(Exercise prompt):
Give every line of the data again, exactly.

Collected data:
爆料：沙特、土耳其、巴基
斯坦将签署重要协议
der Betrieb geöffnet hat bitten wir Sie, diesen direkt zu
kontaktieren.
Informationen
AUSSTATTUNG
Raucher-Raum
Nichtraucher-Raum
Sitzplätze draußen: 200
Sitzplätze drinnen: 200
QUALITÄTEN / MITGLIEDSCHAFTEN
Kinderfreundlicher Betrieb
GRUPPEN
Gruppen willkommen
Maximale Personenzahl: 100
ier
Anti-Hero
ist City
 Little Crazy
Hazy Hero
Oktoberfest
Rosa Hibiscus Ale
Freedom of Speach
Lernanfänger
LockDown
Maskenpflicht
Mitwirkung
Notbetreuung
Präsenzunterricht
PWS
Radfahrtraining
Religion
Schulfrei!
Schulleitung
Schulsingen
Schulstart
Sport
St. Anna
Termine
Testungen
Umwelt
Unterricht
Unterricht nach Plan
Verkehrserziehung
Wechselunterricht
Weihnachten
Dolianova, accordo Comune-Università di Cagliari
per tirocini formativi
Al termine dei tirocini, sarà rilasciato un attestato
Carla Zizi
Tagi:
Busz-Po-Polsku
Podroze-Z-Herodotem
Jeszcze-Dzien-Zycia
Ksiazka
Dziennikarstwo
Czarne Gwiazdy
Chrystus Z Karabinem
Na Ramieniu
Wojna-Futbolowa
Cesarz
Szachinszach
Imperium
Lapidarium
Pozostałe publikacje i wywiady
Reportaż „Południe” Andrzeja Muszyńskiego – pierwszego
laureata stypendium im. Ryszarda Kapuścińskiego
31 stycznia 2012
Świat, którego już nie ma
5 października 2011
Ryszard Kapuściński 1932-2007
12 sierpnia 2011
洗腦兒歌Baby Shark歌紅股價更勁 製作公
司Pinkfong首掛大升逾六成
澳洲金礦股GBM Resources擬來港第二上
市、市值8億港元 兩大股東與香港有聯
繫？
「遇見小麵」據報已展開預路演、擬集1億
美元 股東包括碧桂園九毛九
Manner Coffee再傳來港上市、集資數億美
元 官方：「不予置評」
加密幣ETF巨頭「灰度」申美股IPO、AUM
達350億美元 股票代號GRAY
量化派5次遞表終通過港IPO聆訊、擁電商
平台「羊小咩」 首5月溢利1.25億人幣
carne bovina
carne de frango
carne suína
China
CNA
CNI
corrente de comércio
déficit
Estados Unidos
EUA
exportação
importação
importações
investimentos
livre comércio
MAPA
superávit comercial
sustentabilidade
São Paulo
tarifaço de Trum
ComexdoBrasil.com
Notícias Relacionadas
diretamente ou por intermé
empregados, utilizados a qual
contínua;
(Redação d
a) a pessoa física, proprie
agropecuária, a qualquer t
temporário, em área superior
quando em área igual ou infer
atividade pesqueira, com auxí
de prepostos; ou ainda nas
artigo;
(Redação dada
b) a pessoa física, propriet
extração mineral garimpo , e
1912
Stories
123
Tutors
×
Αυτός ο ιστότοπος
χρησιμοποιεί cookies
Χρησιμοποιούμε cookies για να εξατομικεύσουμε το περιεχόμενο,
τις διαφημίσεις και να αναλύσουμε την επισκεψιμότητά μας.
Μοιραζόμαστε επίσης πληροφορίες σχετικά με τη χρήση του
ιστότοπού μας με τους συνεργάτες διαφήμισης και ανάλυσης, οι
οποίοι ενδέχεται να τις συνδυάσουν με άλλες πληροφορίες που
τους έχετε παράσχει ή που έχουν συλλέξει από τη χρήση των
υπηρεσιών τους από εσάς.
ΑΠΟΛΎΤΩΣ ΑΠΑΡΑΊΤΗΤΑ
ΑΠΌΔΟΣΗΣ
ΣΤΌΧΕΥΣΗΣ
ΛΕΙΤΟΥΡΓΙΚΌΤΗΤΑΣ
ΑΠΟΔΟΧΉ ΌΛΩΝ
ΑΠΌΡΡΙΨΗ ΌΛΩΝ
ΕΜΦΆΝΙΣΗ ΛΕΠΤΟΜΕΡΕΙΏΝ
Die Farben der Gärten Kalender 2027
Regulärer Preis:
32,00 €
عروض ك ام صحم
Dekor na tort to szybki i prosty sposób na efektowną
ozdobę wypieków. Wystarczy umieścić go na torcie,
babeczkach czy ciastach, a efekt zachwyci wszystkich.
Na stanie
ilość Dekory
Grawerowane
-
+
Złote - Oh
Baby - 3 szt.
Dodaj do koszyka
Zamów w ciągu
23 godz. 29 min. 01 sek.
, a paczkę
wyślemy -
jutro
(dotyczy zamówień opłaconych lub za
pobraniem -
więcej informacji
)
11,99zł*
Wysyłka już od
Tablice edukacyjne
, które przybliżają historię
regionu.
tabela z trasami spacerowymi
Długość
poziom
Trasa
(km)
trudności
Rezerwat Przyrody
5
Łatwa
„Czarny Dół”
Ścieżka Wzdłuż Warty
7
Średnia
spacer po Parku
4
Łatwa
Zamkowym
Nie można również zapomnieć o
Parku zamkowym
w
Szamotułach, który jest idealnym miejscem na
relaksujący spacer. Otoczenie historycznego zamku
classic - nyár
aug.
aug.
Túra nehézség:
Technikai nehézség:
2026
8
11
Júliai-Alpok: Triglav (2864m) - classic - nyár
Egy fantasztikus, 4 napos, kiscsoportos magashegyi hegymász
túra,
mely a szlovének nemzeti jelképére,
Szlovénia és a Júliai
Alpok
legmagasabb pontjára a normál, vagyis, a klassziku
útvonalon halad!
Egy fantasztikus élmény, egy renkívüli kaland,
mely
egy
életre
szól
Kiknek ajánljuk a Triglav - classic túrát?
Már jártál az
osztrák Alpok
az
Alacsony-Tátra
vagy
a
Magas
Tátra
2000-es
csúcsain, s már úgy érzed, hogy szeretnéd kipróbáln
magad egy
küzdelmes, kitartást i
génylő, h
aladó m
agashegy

(Answer section):
爆料：沙特、土耳其、巴基
斯坦将签署重要协议
der Betrieb geöffnet hat bitten wir Sie, diesen direkt zu
kontaktieren.
Informationen
AUSSTATTUNG
Raucher-Raum
Nichtraucher-Raum
Sitzplätze draußen: 200
Sitzplätze drinnen: 200
QUALITÄTEN / MITGLIEDSCHAFTEN
Kinderfreundlicher Betrieb
GRUPPEN
Gruppen willkommen
Maximale Personenzahl: 100
ier
Anti-Hero
ist City
 Little Crazy
Hazy Hero
Oktoberfest
Rosa Hibiscus Ale
Freedom of Speach
Lernanfänger
LockDown
Maskenpflicht
Mitwirkung
Notbetreuung
Präsenzunterricht
PWS
Radfahrtraining
Religion
Schulfrei!
Schulleitung
Schulsingen
Schulstart
Sport
St. Anna
Termine
Testungen
Umwelt
Unterricht
Unterricht nach Plan
Verkehrserziehung
Wechselunterricht
Weihnachten
Dolianova, accordo Comune-Università di Cagliari
per tirocini formativi
Al termine dei tirocini, sarà rilasciato un attestato
Carla Zizi
Tagi:
Busz-Po-Polsku
Podroze-Z-Herodotem
Jeszcze-Dzien-Zycia
Ksiazka
Dziennikarstwo
Czarne Gwiazdy
Chrystus Z Karabinem
Na Ramieniu
Wojna-Futbolowa
Cesarz
Szachinszach
Imperium
Lapidarium
Pozostałe publikacje i wywiady
Reportaż „Południe” Andrzeja Muszyńskiego – pierwszego
laureata stypendium im. Ryszarda Kapuścińskiego
31 stycznia 2012
Świat, którego już nie ma
5 października 2011
Ryszard Kapuściński 1932-2007
12 sierpnia 2011
洗腦兒歌Baby Shark歌紅股價更勁 製作公
司Pinkfong首掛大升逾六成
澳洲金礦股GBM Resources擬來港第二上
市、市值8億港元 兩大股東與香港有聯
繫？
「遇見小麵」據報已展開預路演、擬集1億
美元 股東包括碧桂園九毛九
Manner Coffee再傳來港上市、集資數億美
元 官方：「不予置評」
加密幣ETF巨頭「灰度」申美股IPO、AUM
達350億美元 股票代號GRAY
量化派5次遞表終通過港IPO聆訊、擁電商
平台「羊小咩」 首5月溢利1.25億人幣
carne bovina
carne de frango
carne suína
China
CNA
CNI
corrente de comércio
déficit
Estados Unidos
EUA
exportação
importação
importações
investimentos
livre comércio
MAPA
superávit comercial
sustentabilidade
São Paulo
tarifaço de Trum
ComexdoBrasil.com
Notícias Relacionadas
diretamente ou por intermé
empregados, utilizados a qual
contínua;
(Redação d
a) a pessoa física, proprie
agropecuária, a qualquer t
temporário, em área superior
quando em área igual ou infer
atividade pesqueira, com auxí
de prepostos; ou ainda nas
artigo;
(Redação dada
b) a pessoa física, propriet
extração mineral garimpo , e
1912
Stories
123
Tutors
×
Αυτός ο ιστότοπος
χρησιμοποιεί cookies
Χρησιμοποιούμε cookies για να εξατομικεύσουμε το περιεχόμενο,
τις διαφημίσεις και να αναλύσουμε την επισκεψιμότητά μας.
Μοιραζόμαστε επίσης πληροφορίες σχετικά με τη χρήση του
ιστότοπού μας με τους συνεργάτες διαφήμισης και ανάλυσης, οι
οποίοι ενδέχεται να τις συνδυάσουν με άλλες πληροφορίες που
τους έχετε παράσχει ή που έχουν συλλέξει από τη χρήση των
υπηρεσιών τους από εσάς.
ΑΠΟΛΎΤΩΣ ΑΠΑΡΑΊΤΗΤΑ
ΑΠΌΔΟΣΗΣ
ΣΤΌΧΕΥΣΗΣ
ΛΕΙΤΟΥΡΓΙΚΌΤΗΤΑΣ
ΑΠΟΔΟΧΉ ΌΛΩΝ
ΑΠΌΡΡΙΨΗ ΌΛΩΝ
ΕΜΦΆΝΙΣΗ ΛΕΠΤΟΜΕΡΕΙΏΝ
Die Farben der Gärten Kalender 2027
Regulärer Preis:
32,00 €
عروض ك ام صحم
Dekor na tort to szybki i prosty sposób na efektowną
ozdobę wypieków. Wystarczy umieścić go na torcie,
babeczkach czy ciastach, a efekt zachwyci wszystkich.
Na stanie
ilość Dekory
Grawerowane
-
+
Złote - Oh
Baby - 3 szt.
Dodaj do koszyka
Zamów w ciągu
23 godz. 29 min. 01 sek.
, a paczkę
wyślemy -
jutro
(dotyczy zamówień opłaconych lub za
pobraniem -
więcej informacji
)
11,99zł*
Wysyłka już od
Tablice edukacyjne
, które przybliżają historię
regionu.
tabela z trasami spacerowymi
Długość
poziom
Trasa
(km)
trudności
Rezerwat Przyrody
5
Łatwa
„Czarny Dół”
Ścieżka Wzdłuż Warty
7
Średnia
spacer po Parku
4
Łatwa
Zamkowym
Nie można również zapomnieć o
Parku zamkowym
w
Szamotułach, który jest idealnym miejscem na
relaksujący spacer. Otoczenie historycznego zamku
classic - nyár
aug.
aug.
Túra nehézség:
Technikai nehézség:
2026
8
11
Júliai-Alpok: Triglav (2864m) - classic - nyár
Egy fantasztikus, 4 napos, kiscsoportos magashegyi hegymász
túra,
mely a szlovének nemzeti jelképére,
Szlovénia és a Júliai
Alpok
legmagasabb pontjára a normál, vagyis, a klassziku
útvonalon halad!
Egy fantasztikus élmény, egy renkívüli kaland,
mely
egy
életre
szól
Kiknek ajánljuk a Triglav - classic túrát?
Már jártál az
osztrák Alpok
az
Alacsony-Tátra
vagy
a
Magas
Tátra
2000-es
csúcsain, s már úgy érzed, hogy szeretnéd kipróbáln
magad egy
küzdelmes, kitartást i
génylő, h
aladó m
agashegy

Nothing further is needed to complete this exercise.